Em participação na 13ª Bienal da União Nacional dos Estudantes (UNE), a ministra da Igualdade Racial, Anielle Franco, afirmou hoje (3) que pretende desenvolver políticas de apoio aos estudantes negros e disse estar pleiteando R$ 100 milhões para os projetos desse primeiro ano. O orçamento da pasta ainda não está definido.
“A gente vai lutar para isso, se vamos conseguir, não sei. Mas somos a maioria da população, 54% dos brasileiros são negros. E muitos jovens periféricos precisam da nossa ajuda. Esse orçamento é o sonho, mas com o que tiver a gente vai trabalhar bem”, disse.
A ministra classificou as cotas raciais como a maior lei de reparação à população negra já implementada no país. Ao mesmo tempo, manifestou preocupação com a evasão de estudantes. “Jovens que não têm condições acabam deixando a universidade”, lamentou.
Segundo Anielle, a política de cotas raciais precisa estar acompanhada de medidas voltadas para a permanência. Ela afirmou que está nos planos do Ministério da Igualdade Racial discutir uma política de bolsas para estudantes negros e outras medidas de assistência estudantil.
Bienal
Considerado o maior festival estudantil da América Latina, a Bienal da UNE conta com uma programação de atividades culturais e debates sobre arte, educação, política e ciência. Anielle participou de uma mesa que discutiu a construção da identidade brasileira.
A ministra se emocionou com gritos de ordem dos estudantes em memória de sua irmã Marielle Franco, vereadora do Rio de Janeiro assassinada em 2018. As razões do crime até hoje não foram elucidadas. “Não sei porque mataram minha irmã, mas eu sei que quem teve a crueldade de encomendar o assassinato de uma mina preta não imaginava o tanto de barulho que a gente ia fazer”, disse.
Nascida no Complexo da Maré, na zona norte do Rio de Janeiro, Anielle também lembrou suas origens e contou que sua irmã era quem muitas vezes lhe levava para o treino de vôlei.

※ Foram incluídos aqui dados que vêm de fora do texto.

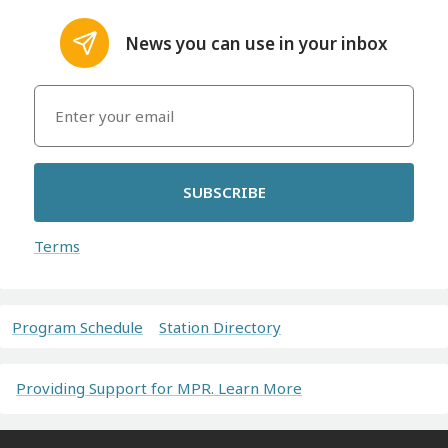
News you can use in your inbox
SUBSCRIBE
Terms
Program Schedule
Station Directory
Providing Support for MPR. Learn More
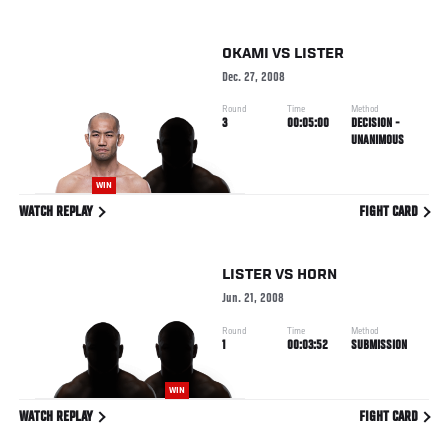
OKAMI
VS
LISTER
Dec. 27, 2008
Round
Time
Method
3
00:05:00
DECISION -
UNANIMOUS
WIN
WATCH REPLAY
FIGHT CARD
LISTER
VS
HORN
Jun. 21, 2008
Round
Time
Method
1
00:03:52
SUBMISSION
WIN
WATCH REPLAY
FIGHT CARD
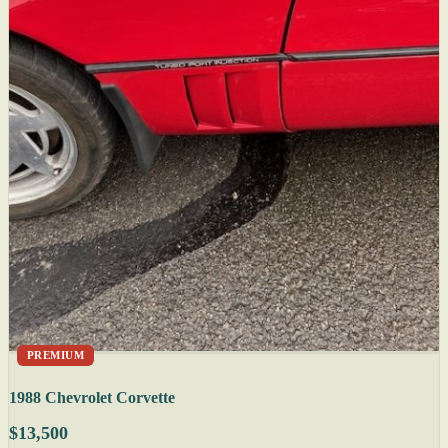
PREMIUM
1988 Chevrolet Corvette
$13,500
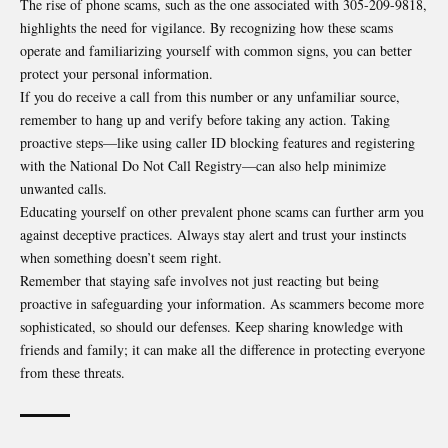
The rise of phone scams, such as the one associated with 305-209-9818,
highlights the need for vigilance. By recognizing how these scams
operate and familiarizing yourself with common signs, you can better
protect your personal information.
If you do receive a call from this number or any unfamiliar source,
remember to hang up and verify before taking any action. Taking
proactive steps—like using caller ID blocking features and registering
with the National Do Not Call Registry—can also help minimize
unwanted calls.
Educating yourself on other prevalent phone scams can further arm you
against deceptive practices. Always stay alert and trust your instincts
when something doesn’t seem right.
Remember that staying safe involves not just reacting but being
proactive in safeguarding your information. As scammers become more
sophisticated, so should our defenses. Keep sharing knowledge with
friends and family; it can make all the difference in protecting everyone
from these threats.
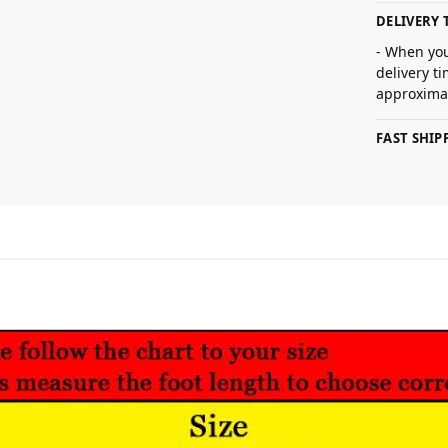
DELIVERY 
- When you
delivery t
approximat
FAST SHI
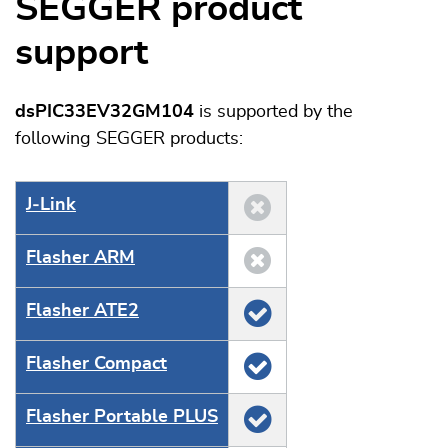
SEGGER product
support
dsPIC33EV32GM104
is supported by the
following SEGGER products:
J‑Link
Flasher ARM
Flasher ATE2
Flasher Compact
Flasher Portable PLUS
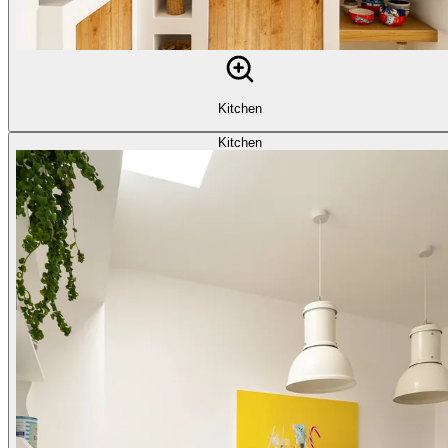
Kitchen
Kitchen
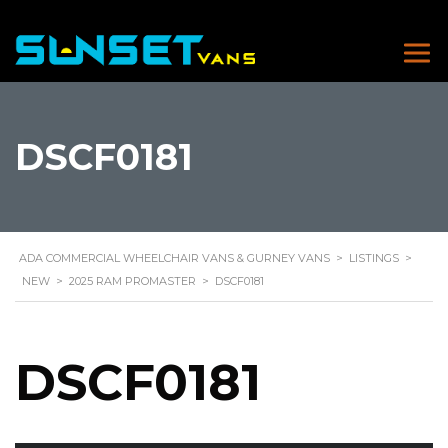
DSCF0181
ADA COMMERCIAL WHEELCHAIR VANS & GURNEY VANS
>
LISTINGS
>
NEW
>
2025 RAM PROMASTER
>
DSCF0181
DSCF0181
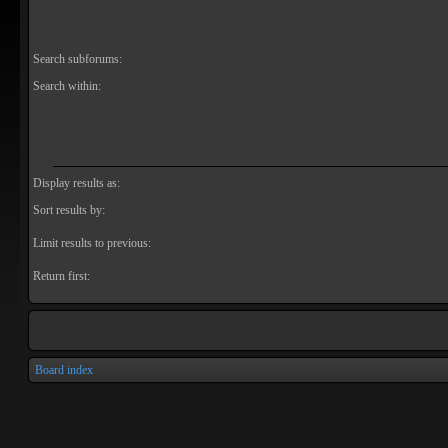
Search subforums:
Search within:
Display results as:
Sort results by:
Limit results to previous:
Return first:
Board index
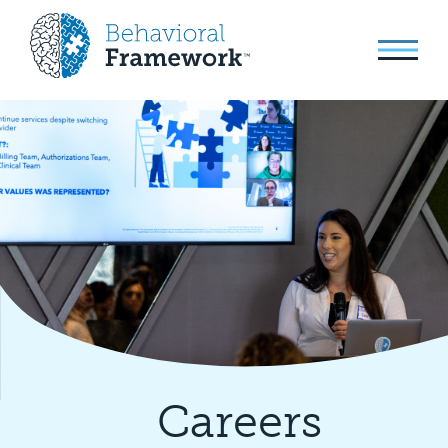
Careers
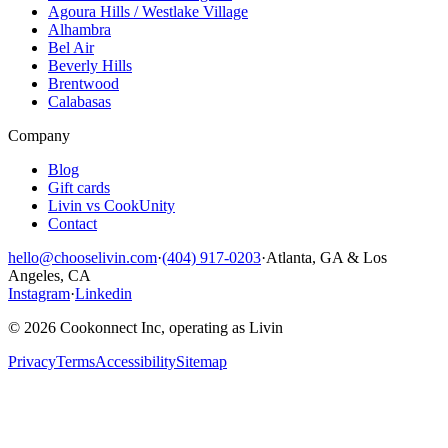
Agoura Hills / Westlake Village
Alhambra
Bel Air
Beverly Hills
Brentwood
Calabasas
Company
Blog
Gift cards
Livin vs CookUnity
Contact
hello@chooselivin.com
·
(404) 917-0203
·
Atlanta, GA & Los
Angeles, CA
Instagram
·
Linkedin
© 2026 Cookonnect Inc, operating as Livin
Privacy
Terms
Accessibility
Sitemap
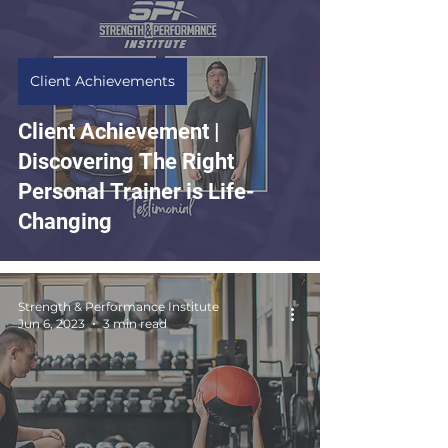
Client Achievements
Client Achievement |
Discovering The Right
Personal Trainer is Life-
Changing
Strength & Performance Institute
Jun 6, 2023
3 min read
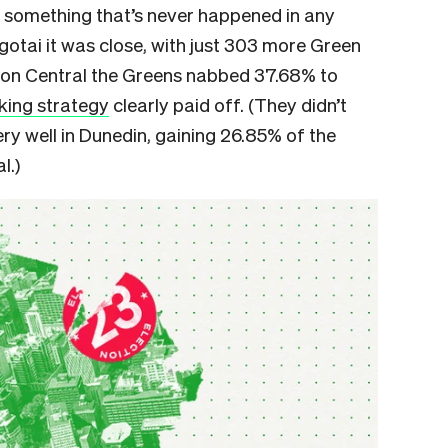
– something that’s never happened in any
ngotai it was close, with just 303 more Green
gton Central the Greens nabbed 37.68% to
ing strategy
clearly paid off. (They didn’t
ry well in Dunedin, gaining 26.85% of the
l.)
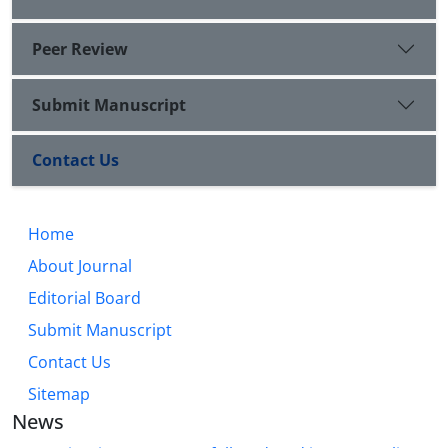
Peer Review
Submit Manuscript
Contact Us
Home
About Journal
Editorial Board
Submit Manuscript
Contact Us
Sitemap
News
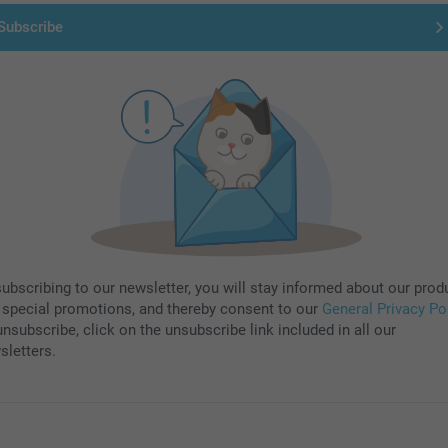
Subscribe
subscribing to our newsletter, you will stay informed about our prod
 special promotions, and thereby consent to our
General Privacy Po
nsubscribe, click on the unsubscribe link included in all our
sletters.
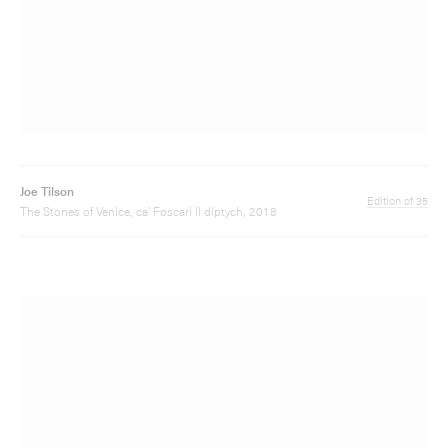
The Stones of Venice, ca' Foscari II diptych, 2018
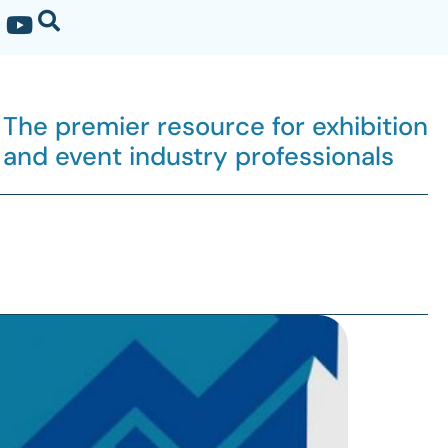
The premier resource for exhibition
and event industry professionals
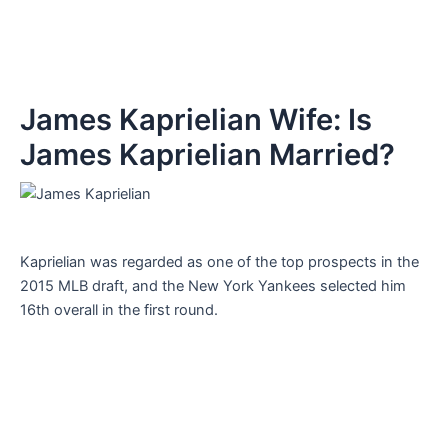
James Kaprielian Wife: Is
James Kaprielian Married?
Kaprielian was regarded as one of the top prospects in the
2015 MLB draft, and the New York Yankees selected him
16th overall in the first round.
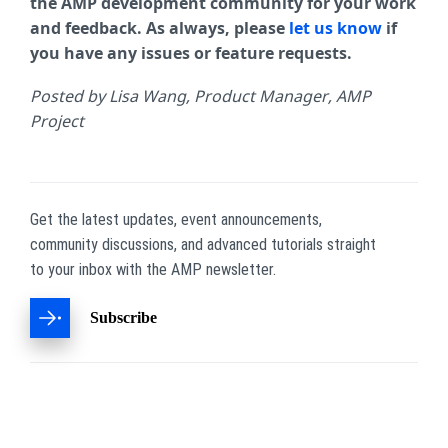
the AMP development community for your work
and feedback. As always, please
let us know
if
you have any issues or feature requests.
Posted by Lisa Wang, Product Manager, AMP
Project
Get the latest updates, event announcements,
community discussions, and advanced tutorials straight
to your inbox with the AMP newsletter.
Subscribe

Foi pelo esporte que ela ganhou aos 16 anos uma bolsa para estudar nos Estados Unidos. Ficou no país mais de 12 anos, onde cursou Jornalismo. De volta ao Brasil, se formou em Letras pela Universidade do Estado do Rio de Janeiro (UERJ).
Com mestrado em relações etnicorraciais, Anielle é atualmente doutoranda em Linguística Aplicada pela Universidade Federal do Rio de Janeiro (UFRJ). Com uma trajetória ligada à academia, ela avalia o impacto das cotas. “Na UERJ, eu tive apenas uma professora negra. Entre os alunos, éramos 5 em uma turma de 60. Hoje estamos ocupando lugares onde nossa presença foi historicamente negada”.
Democracia racial
Estudantes negras que participam da Bienal da UNE defenderam o debate como central para a pauta estudantil. Aline Dourado, aluna de Letras Vernáculas na Universidade Estadual do Sudoeste da Bahia (UESB) em Vitória da Conquista (BA), considera que o Brasil ainda tem uma falsa democracia racial e que as políticas de emprego e renda devem visar uma igualdade. Para ela, as cotas são fundamentais.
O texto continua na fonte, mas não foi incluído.